There’s so much more that can flow out of me. I was meant to have authority over my emotions, not to hide from them, turn off the valves and walk away. When the valves are shut off, the supply can’t flow. When it finally finds the cracks and explodes forth in a torrent, it’s not beautiful anymore. Each emotion that had been held captive has become the opposite of what it was meant to be. They weren’t meant to stay in captivity. Prison changes the nature of the thing that was placed inside.
Now that my anger has come to the surface and diffused it’s disfigured and diseased blood in my heart, pain has been crying out while it gushes out of the cracks like a geyser. Repressed pain is finally being allowed to cry out. That’s where the anger is morphing from. It’s from the pain and anguish that were never meant to be trapped behind the stoney walls of my heart.
I allowed my heart to harden.I lied to myself all of this time saying that it was beating when, really, I was just trying to maintain the cracks when it tried to break free.
I am damaged, and I’ve mostly done it to myself. I can’t do it anymore. I can’t be this shell of a person anymore. I have to feel in order to identify the lies. I have to let my emotions flow so they won’t eat away the essential supports to my heart structure.
My heart has become unstable. Isn’t that what I’ve always tried to protect it from? Instability? It looks, smells and feels different from the instability that I’ve always feared, but it’s crumbling nonetheless. THere should be a sign around me screaming “CONDEMNED! STRUCTURE NOT SUITABLE FOR HABITATION!”
I need to be new. Rennovations only last for a short time before the cracked foundation and black mold eat away at the freshly painted walls. Why have I waited so long for a new heart?
Lord, I need a new heart. I feel something beating wildly within me. Is it freedom? Am I free? Can I feel now? Can I express? Take away my stone exterior away! Let me be new, but let me be strong. I don’t want mold, puss or cancer to riddle this new heart with holes.
I feel like my heart is beating freely for the first time. Breathing has been so hard. The burdens that I’ve carried have never been my own. It’s all been too heavy. I AM NOT ATLAS.

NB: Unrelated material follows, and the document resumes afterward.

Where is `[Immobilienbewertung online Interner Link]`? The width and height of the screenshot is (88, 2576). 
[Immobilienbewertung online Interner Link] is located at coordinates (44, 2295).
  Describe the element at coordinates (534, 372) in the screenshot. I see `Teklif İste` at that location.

I’ve been trudging around like a pack mule instead of sharing the yoke. I’ve tried to take it all rather than letting the Master unload my shoulders. I am not Samson.
Be free.
The load is gone;
The temple is new,
Rest.
He will move you at the right time.
The stress of carrying the load has been killing you.

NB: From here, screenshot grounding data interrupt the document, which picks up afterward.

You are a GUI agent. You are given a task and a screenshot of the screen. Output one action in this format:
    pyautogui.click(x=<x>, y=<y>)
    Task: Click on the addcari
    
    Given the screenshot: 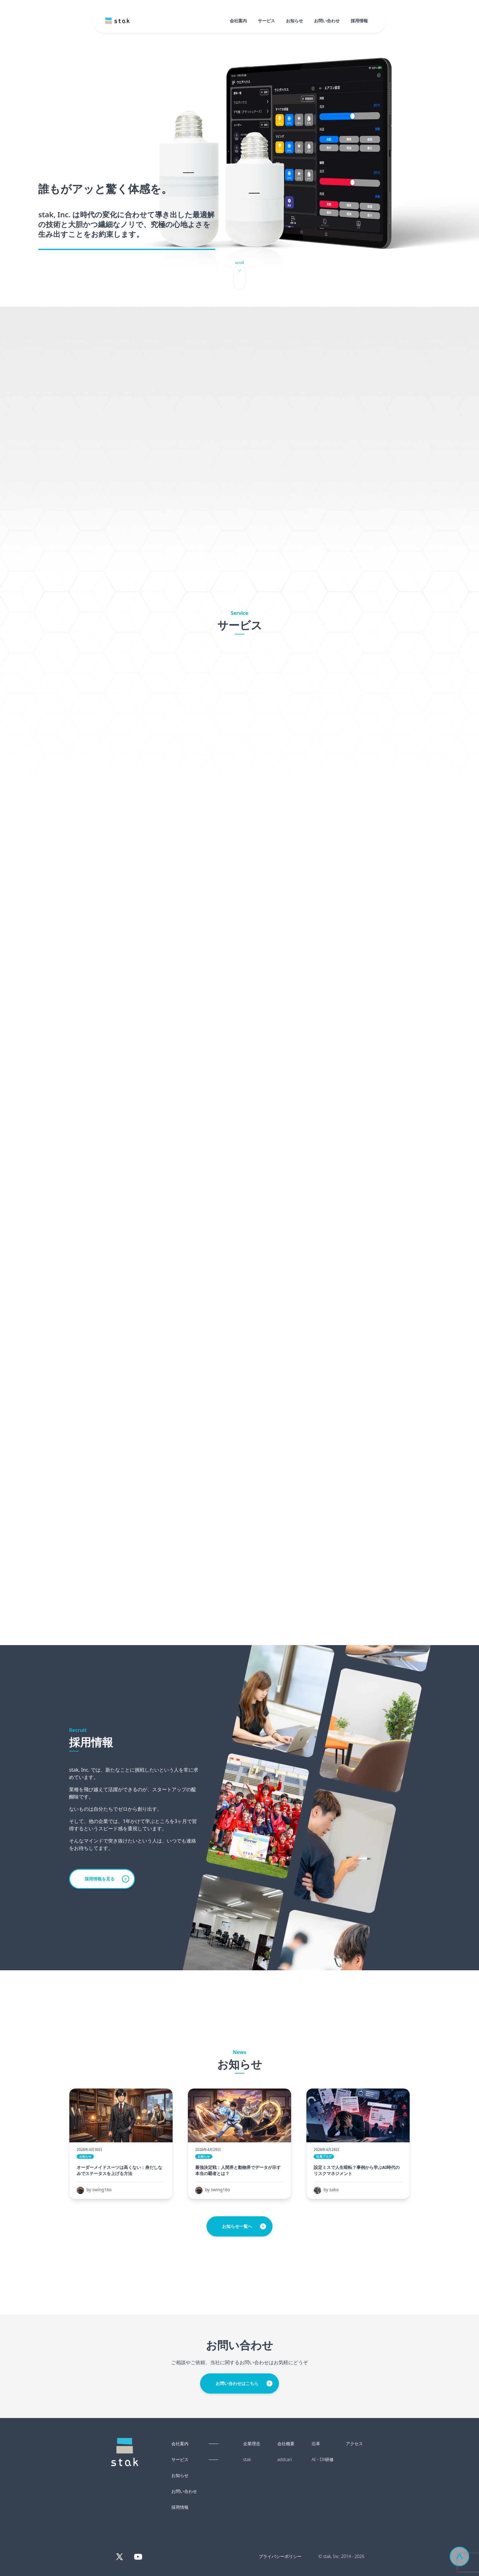 What is the action you would take?
    pyautogui.click(x=284, y=2459)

It’s taken major reconstructive surgery to make you whole again.
This is the time for healing.
It’s not just rehab, it’s complete newness.
Breathe.
Breathe.
Breathe.
Let your heart run wild.
You haven’t been alright for a long time.
You’ve tried to hide the damage with posters and new paint.

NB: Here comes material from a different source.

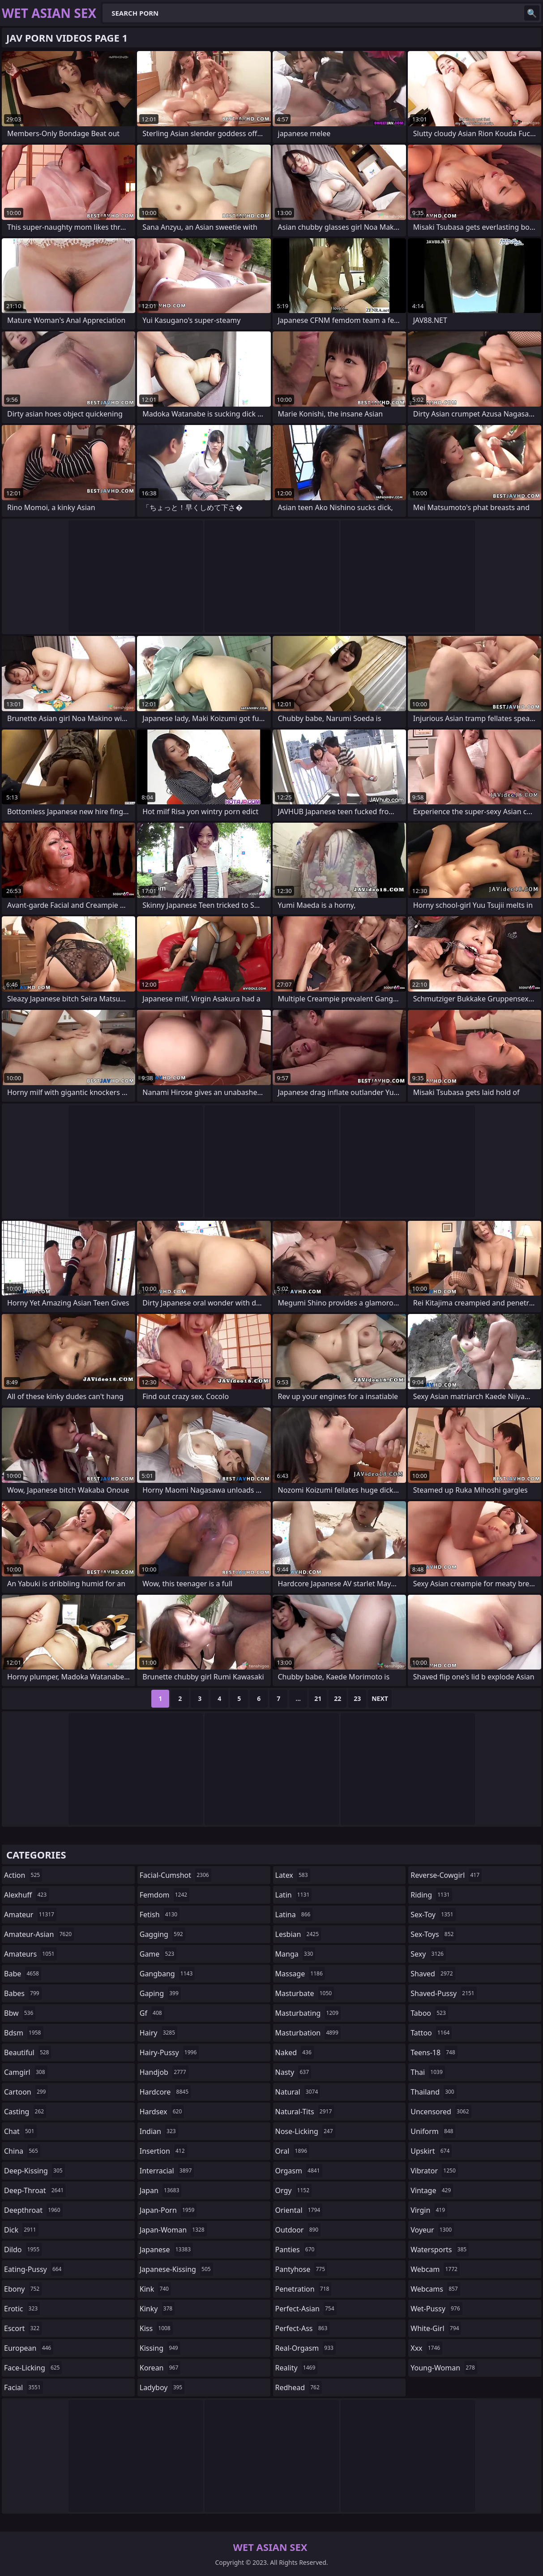 This screenshot has width=543, height=2576. I want to click on hardsex, so click(162, 2111).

You are free. The replacement is done and it’s better than before.
Absorb love.
That is your medicine.”
Well, if you’ve read all of this, I hope that the Lord has spoken to your heart as He’s spoken to mine. My heart went from being a run down mausoleum to a Roman bath… Instead of cracks and decay, it has high pillars. It’s open to the wind. Fountains can flow out and it’s a place where I can go find rest and share my feelings with the Lord.
“And I will give you a new heart, and a new spirit I will put within you. And I will remove the heart of stone from your flesh and give you a heart of flesh.”